Apr 1, 2011 15:50 GMT  ·  By
Mozilla will no longer maintain support for embedding the Gecko rendering engine in other browsers and applications
   Mozilla will no longer maintain support for embedding the Gecko rendering engine in other browsers and applications

Mozilla has always been the champion of open source, of community over revenue. If there's anyone mistreating the open source world it's Google with Android. And, yet, Mozilla is the one making a move that will affect several projects not directly associated with the organization, it's dropping support for embedding Gecko, the rendering engine used by Mozilla products, into other browsers or applications.

This means that any browser relying on Gecko is out of luck and is faced with very few options. Already, Gecko 2.0, the latest version is not embedable.

"Last summer, I led a session at the Mozilla summit to discuss whether and how we ought to continue supporting our various embedding efforts (gtkmozembed, javaxpcom, the ActiveX control, the NSView embedding widget, etc) given the effort involved in preserving their various degrees of code and binary compatibility with Mozilla core," Mozilla's Benjamin Smedberg wrote recently.

The conclusion was not a very optimistic one. Due to the complexity of maintaining embed support, the decision was made to drop it, at least for now. Implementing the various embed methods was hard enough and it hasn't been done properly at any point.

But now that Firefox is moving towards a multi-process architecture it would be significantly more complicated.

"As a project, we aren't going to spend effort trying to solve the problems associated with in-process embedding. Once separate-process rendering is implemented in Firefox, we may consider ways to make really simple multi-process embedding a possibility," Smedberg announced.
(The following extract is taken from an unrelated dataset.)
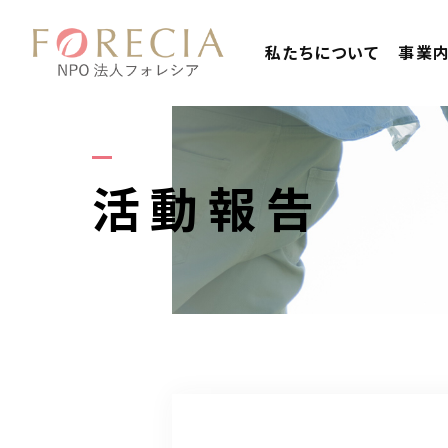
私たちについて
事業
活動報告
"If you are interested in helping to begin implementation of this multiprocess embedding solution, please let me know, and I will help guide you in the right direction," he added.

Basically, it means that projects using Gecko will either have to stick with the older Gecko 1.9.2, used in Firefox 3.6, or look for alternatives. Of course, they could start working on implementing embed support in Gecko 2.0 on their own, but that's not for the faint of heart.

One obvious alternative is WebKit. That's the option that Camino, a Gecko-based browser for Mac, is looking at. WebKit is already used by Safari and Chrome to name the biggest and is relatively easy to bolt into other products.